[[ Input for this task, beginning ]]
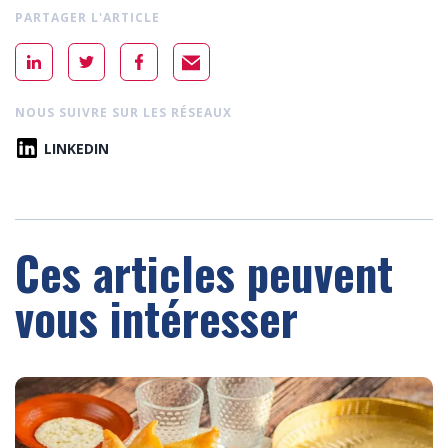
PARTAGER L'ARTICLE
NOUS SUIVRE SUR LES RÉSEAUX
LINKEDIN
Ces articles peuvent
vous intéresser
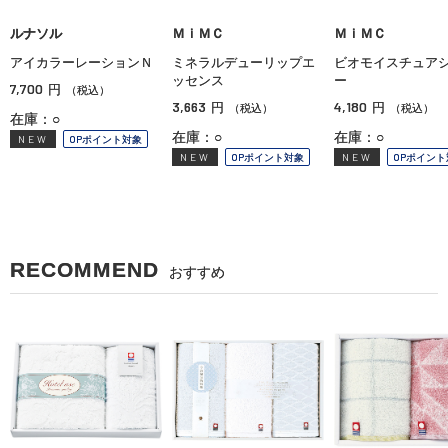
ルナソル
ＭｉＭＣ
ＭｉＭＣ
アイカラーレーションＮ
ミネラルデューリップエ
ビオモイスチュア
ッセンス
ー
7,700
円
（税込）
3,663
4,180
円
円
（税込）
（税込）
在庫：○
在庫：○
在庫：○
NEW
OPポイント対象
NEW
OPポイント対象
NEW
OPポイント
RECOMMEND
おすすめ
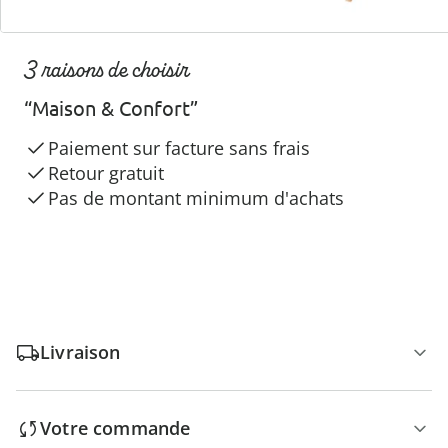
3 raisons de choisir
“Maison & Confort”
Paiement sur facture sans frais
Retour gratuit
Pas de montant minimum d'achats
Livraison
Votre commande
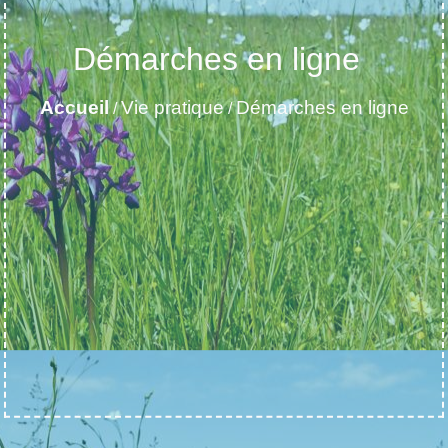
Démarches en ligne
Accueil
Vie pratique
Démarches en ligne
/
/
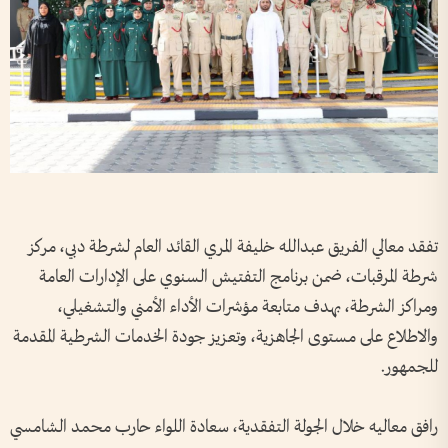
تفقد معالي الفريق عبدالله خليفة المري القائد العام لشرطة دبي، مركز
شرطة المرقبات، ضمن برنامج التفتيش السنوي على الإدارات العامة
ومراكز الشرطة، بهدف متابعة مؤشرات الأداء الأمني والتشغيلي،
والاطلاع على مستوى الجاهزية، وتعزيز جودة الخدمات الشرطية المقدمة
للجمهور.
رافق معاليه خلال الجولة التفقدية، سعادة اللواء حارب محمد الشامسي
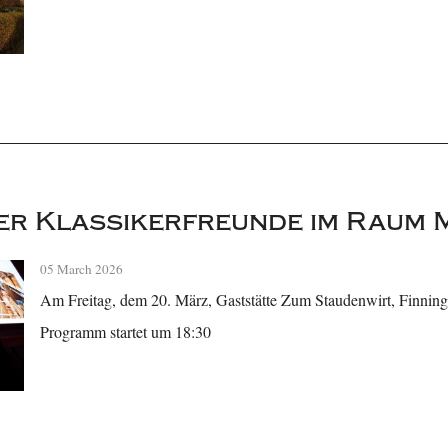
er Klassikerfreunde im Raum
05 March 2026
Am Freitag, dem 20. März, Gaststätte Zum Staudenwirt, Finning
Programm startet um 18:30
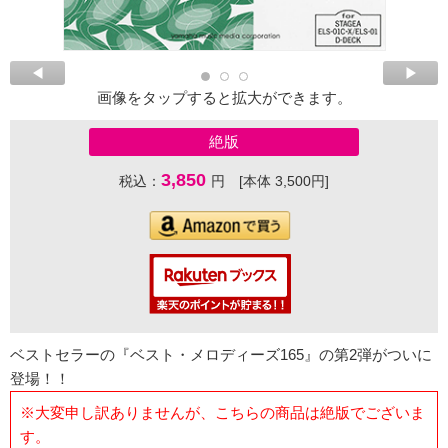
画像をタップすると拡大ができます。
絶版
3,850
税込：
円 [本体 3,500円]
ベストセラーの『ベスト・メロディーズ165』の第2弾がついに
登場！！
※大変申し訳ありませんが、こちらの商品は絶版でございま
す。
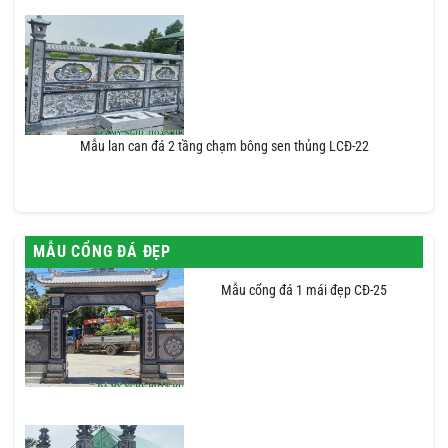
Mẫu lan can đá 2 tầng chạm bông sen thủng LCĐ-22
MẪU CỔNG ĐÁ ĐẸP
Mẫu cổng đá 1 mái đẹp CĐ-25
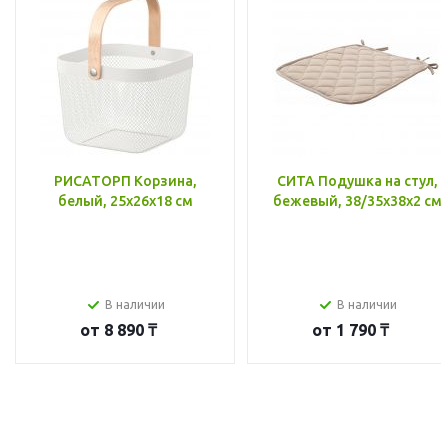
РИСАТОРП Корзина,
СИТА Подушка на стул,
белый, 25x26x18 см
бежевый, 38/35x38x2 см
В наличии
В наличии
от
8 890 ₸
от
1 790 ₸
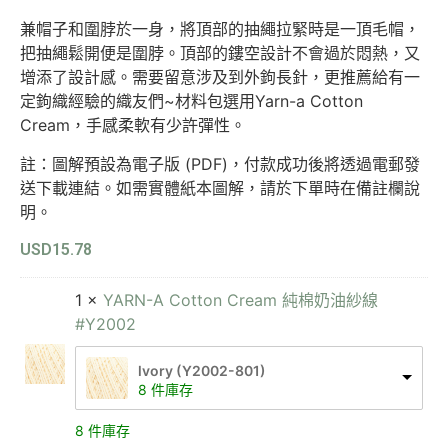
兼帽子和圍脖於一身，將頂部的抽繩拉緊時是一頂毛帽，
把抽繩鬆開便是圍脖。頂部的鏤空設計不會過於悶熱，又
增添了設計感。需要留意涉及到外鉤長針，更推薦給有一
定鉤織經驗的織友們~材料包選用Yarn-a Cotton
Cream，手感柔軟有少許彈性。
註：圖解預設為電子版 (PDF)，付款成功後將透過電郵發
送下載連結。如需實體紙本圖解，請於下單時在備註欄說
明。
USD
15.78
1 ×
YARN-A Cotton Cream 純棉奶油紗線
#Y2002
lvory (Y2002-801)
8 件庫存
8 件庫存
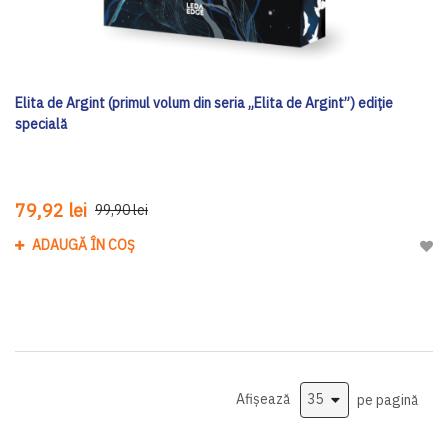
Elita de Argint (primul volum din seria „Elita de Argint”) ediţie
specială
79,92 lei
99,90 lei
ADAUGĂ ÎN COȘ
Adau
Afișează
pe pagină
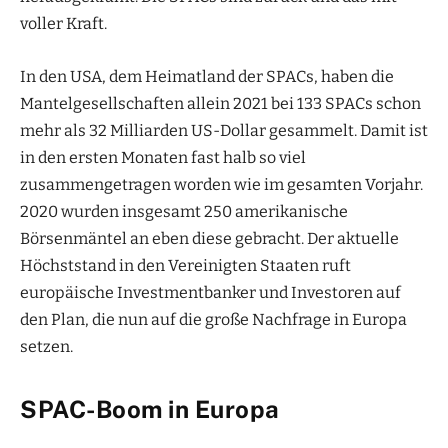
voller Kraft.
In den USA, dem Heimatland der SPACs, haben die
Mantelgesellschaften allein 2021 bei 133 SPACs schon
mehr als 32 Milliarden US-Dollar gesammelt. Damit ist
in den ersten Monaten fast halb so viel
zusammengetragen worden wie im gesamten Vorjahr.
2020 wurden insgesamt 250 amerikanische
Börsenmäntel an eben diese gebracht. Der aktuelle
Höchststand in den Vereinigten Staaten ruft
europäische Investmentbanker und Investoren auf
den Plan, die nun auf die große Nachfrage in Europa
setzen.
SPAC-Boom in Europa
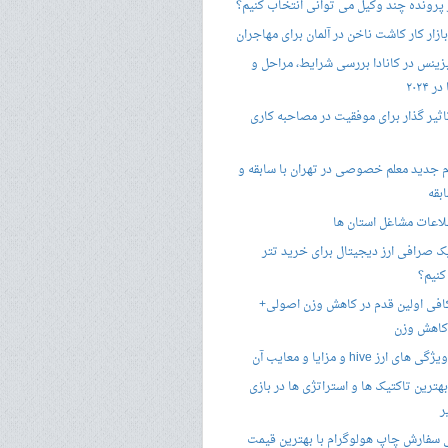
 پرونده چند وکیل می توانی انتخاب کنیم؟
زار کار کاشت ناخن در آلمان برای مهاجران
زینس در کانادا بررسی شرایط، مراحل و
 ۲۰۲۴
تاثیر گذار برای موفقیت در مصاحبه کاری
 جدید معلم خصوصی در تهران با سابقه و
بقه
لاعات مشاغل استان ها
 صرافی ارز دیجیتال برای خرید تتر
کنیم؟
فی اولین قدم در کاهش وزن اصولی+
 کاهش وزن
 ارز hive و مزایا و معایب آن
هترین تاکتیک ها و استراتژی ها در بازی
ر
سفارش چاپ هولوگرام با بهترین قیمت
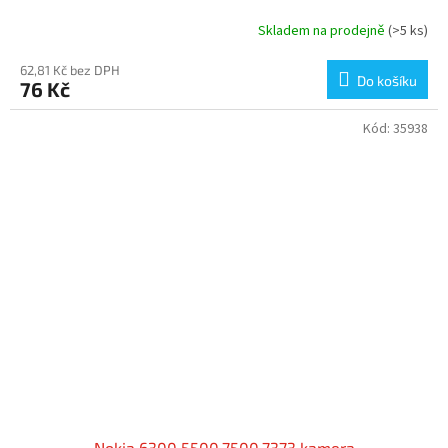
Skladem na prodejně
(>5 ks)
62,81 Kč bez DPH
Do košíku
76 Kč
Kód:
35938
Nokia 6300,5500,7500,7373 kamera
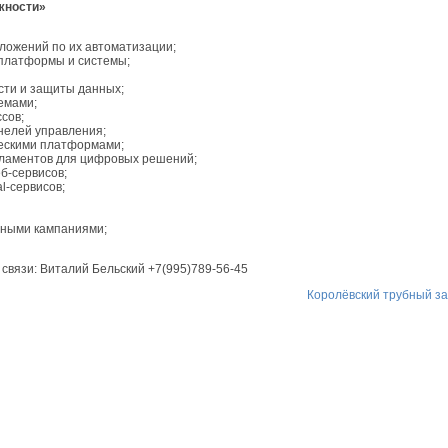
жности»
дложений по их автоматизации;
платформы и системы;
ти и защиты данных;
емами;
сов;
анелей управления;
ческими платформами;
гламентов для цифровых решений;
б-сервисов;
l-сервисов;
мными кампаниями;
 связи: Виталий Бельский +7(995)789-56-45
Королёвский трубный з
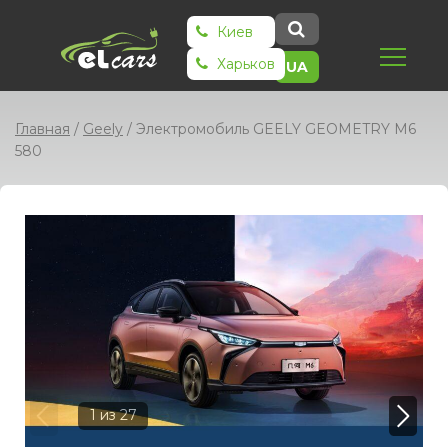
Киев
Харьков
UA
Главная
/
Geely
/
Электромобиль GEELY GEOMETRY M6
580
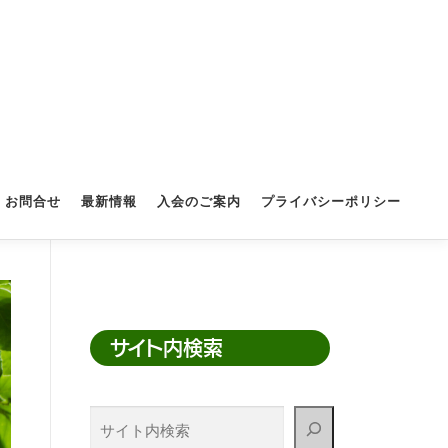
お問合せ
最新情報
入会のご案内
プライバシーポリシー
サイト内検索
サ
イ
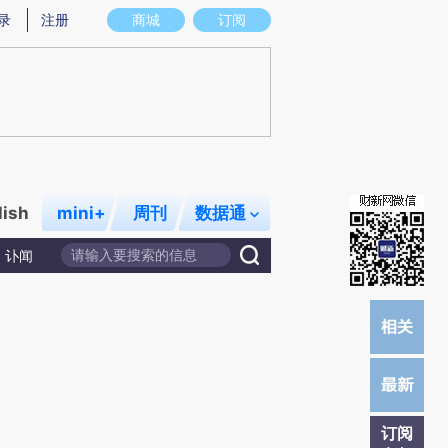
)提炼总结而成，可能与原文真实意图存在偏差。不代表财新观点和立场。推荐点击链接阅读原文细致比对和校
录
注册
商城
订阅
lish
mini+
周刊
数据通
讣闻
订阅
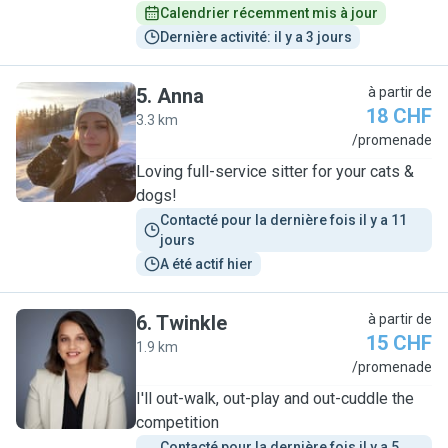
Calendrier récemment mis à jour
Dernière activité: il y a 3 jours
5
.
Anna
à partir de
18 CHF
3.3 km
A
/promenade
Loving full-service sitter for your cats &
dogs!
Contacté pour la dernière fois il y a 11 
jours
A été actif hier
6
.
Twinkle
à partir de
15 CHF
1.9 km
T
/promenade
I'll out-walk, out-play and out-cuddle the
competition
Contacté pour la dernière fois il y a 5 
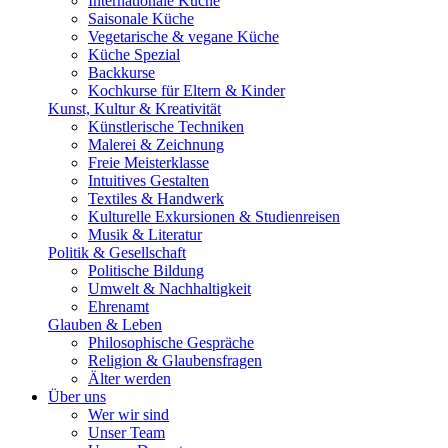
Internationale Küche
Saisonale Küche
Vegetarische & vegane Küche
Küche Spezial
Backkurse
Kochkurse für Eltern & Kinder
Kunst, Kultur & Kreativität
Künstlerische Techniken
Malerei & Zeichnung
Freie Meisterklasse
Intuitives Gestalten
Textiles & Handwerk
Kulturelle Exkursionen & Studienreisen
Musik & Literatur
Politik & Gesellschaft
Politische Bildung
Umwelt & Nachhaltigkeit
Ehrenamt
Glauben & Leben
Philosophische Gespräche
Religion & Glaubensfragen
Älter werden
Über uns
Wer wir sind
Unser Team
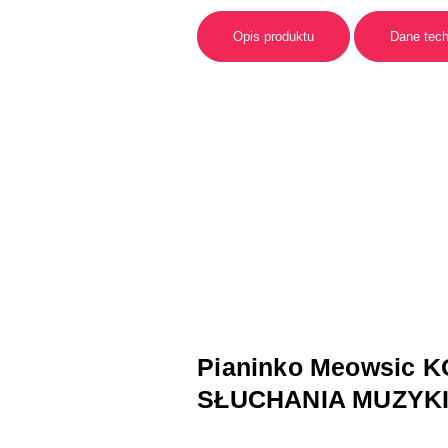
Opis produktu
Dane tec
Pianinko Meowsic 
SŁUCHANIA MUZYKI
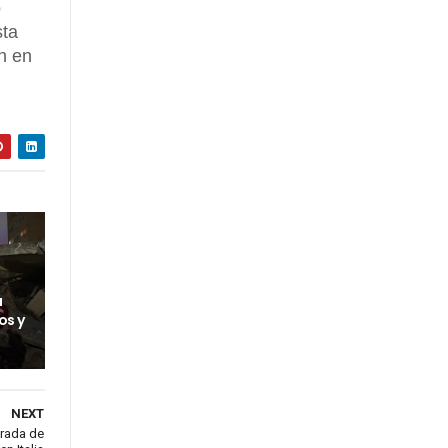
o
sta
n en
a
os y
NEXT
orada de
[[ Input for this task, end ]]
[Directions]: Every entry above should be given again exactly, with no images included.

[Result of the task]:
PARTAGER L'ARTICLE
NOUS SUIVRE SUR LES RÉSEAUX
LINKEDIN
Ces articles peuvent
vous intéresser
ルナソル
ＭｉＭＣ
ＭｉＭＣ
アイカラーレーションＮ
ミネラルデューリップエ
ビオモイスチュア
ッセンス
ー
7,700
円
（税込）
3,663
4,180
円
円
（税込）
（税込）
在庫：○
在庫：○
在庫：○
NEW
OPポイント対象
NEW
OPポイント対象
NEW
OPポイント
RECOMMEND
おすすめ
3 raisons de choisir
“Maison & Confort”
Paiement sur facture sans frais
Retour gratuit
Pas de montant minimum d'achats
Livraison
Votre commande
Démarches en ligne
Accueil
Vie pratique
Démarches en ligne
/
/
تفقد معالي الفريق عبدالله خليفة المري القائد العام لشرطة دبي، مركز
شرطة المرقبات، ضمن برنامج التفتيش السنوي على الإدارات العامة
ومراكز الشرطة، بهدف متابعة مؤشرات الأداء الأمني والتشغيلي،
والاطلاع على مستوى الجاهزية، وتعزيز جودة الخدمات الشرطية المقدمة
للجمهور.
رافق معاليه خلال الجولة التفقدية، سعادة اللواء حارب محمد الشامسي
er Klassikerfreunde im Raum
05 March 2026
Am Freitag, dem 20. März, Gaststätte Zum Staudenwirt, Finning
Programm startet um 18:30
画像をタップすると拡大ができます。
絶版
3,850
税込：
円 [本体 3,500円]
ベストセラーの『ベスト・メロディーズ165』の第2弾がついに
登場！！
※大変申し訳ありませんが、こちらの商品は絶版でございま
す。
Mẫu lan can đá 2 tầng chạm bông sen thủng LCĐ-22
MẪU CỔNG ĐÁ ĐẸP
Mẫu cổng đá 1 mái đẹp CĐ-25
РИСАТОРП Корзина,
СИТА Подушка на стул,
белый, 25x26x18 см
бежевый, 38/35x38x2 см
В наличии
В наличии
от
8 890 ₸
от
1 790 ₸
兼帽子和圍脖於一身，將頂部的抽繩拉緊時是一頂毛帽，
把抽繩鬆開便是圍脖。頂部的鏤空設計不會過於悶熱，又
增添了設計感。需要留意涉及到外鉤長針，更推薦給有一
定鉤織經驗的織友們~材料包選用Yarn-a Cotton
Cream，手感柔軟有少許彈性。
註：圖解預設為電子版 (PDF)，付款成功後將透過電郵發
送下載連結。如需實體紙本圖解，請於下單時在備註欄說
明。
USD
15.78
1 ×
YARN-A Cotton Cream 純棉奶油紗線
#Y2002
lvory (Y2002-801)
8 件庫存
8 件庫存
Elita de Argint (primul volum din seria „Elita de Argint”) ediţie
specială
79,92 lei
99,90 lei
ADAUGĂ ÎN COȘ
Adau
Afișează
pe pagină
voller Kraft.
In den USA, dem Heimatland der SPACs, haben die
Mantelgesellschaften allein 2021 bei 133 SPACs schon
mehr als 32 Milliarden US-Dollar gesammelt. Damit ist
in den ersten Monaten fast halb so viel
zusammengetragen worden wie im gesamten Vorjahr.
2020 wurden insgesamt 250 amerikanische
Börsenmäntel an eben diese gebracht. Der aktuelle
Höchststand in den Vereinigten Staaten ruft
europäische Investmentbanker und Investoren auf
den Plan, die nun auf die große Nachfrage in Europa
setzen.
SPAC-Boom in Europa
 پرونده چند وکیل می توانی انتخاب کنیم؟
زار کار کاشت ناخن در آلمان برای مهاجران
زینس در کانادا بررسی شرایط، مراحل و
 ۲۰۲۴
تاثیر گذار برای موفقیت در مصاحبه کاری
 جدید معلم خصوصی در تهران با سابقه و
بقه
لاعات مشاغل استان ها
 صرافی ارز دیجیتال برای خرید تتر
کنیم؟
فی اولین قدم در کاهش وزن اصولی+
 کاهش وزن
 ارز hive و مزایا و معایب آن
هترین تاکتیک ها و استراتژی ها در بازی
ر
سفارش چاپ هولوگرام با بهترین قیمت
Skladem na prodejně
(>5 ks)
62,81 Kč bez DPH
Do košíku
76 Kč
Kód:
35938
Nokia 6300,5500,7500,7373 kamera
жности»
дложений по их автоматизации;
платформы и системы;
ти и защиты данных;
емами;
сов;
анелей управления;
ческими платформами;
гламентов для цифровых решений;
б-сервисов;
l-сервисов;
мными кампаниями;
 связи: Виталий Бельский +7(995)789-56-45
Королёвский трубный з
Киев
Харьков
UA
Главная
/
Geely
/
Электромобиль GEELY GEOMETRY M6
580
お問合せ
最新情報
入会のご案内
プライバシーポリシー
サイト内検索
サ
イ
)提炼总结而成，可能与原文真实意图存在偏差。不代表财新观点和立场。推荐点击链接阅读原文细致比对和校
录
注册
商城
订阅
lish
mini+
周刊
数据通
讣闻
订阅
Calendrier récemment mis à jour
Dernière activité: il y a 3 jours
5
.
Anna
à partir de
18 CHF
3.3 km
A
/promenade
Loving full-service sitter for your cats &
dogs!
Contacté pour la dernière fois il y a 11 
jours
A été actif hier
6
.
Twinkle
à partir de
15 CHF
1.9 km
T
/promenade
I'll out-walk, out-play and out-cuddle the
competition
Contacté pour la dernière fois il y a 5 
Internationale Küche
Saisonale Küche
Vegetarische & vegane Küche
Küche Spezial
Backkurse
Kochkurse für Eltern & Kinder
Kunst, Kultur & Kreativität
Künstlerische Techniken
Malerei & Zeichnung
Freie Meisterklasse
Intuitives Gestalten
Textiles & Handwerk
Kulturelle Exkursionen & Studienreisen
Musik & Literatur
Politik & Gesellschaft
Politische Bildung
Umwelt & Nachhaltigkeit
Ehrenamt
Glauben & Leben
Philosophische Gespräche
Religion & Glaubensfragen
Älter werden
Über uns
Wer wir sind
Unser Team
Opis produktu
Dane tec
Pianinko Meowsic 
SŁUCHANIA MUZYKI
o
sta
n en
a
os y
NEXT
orada de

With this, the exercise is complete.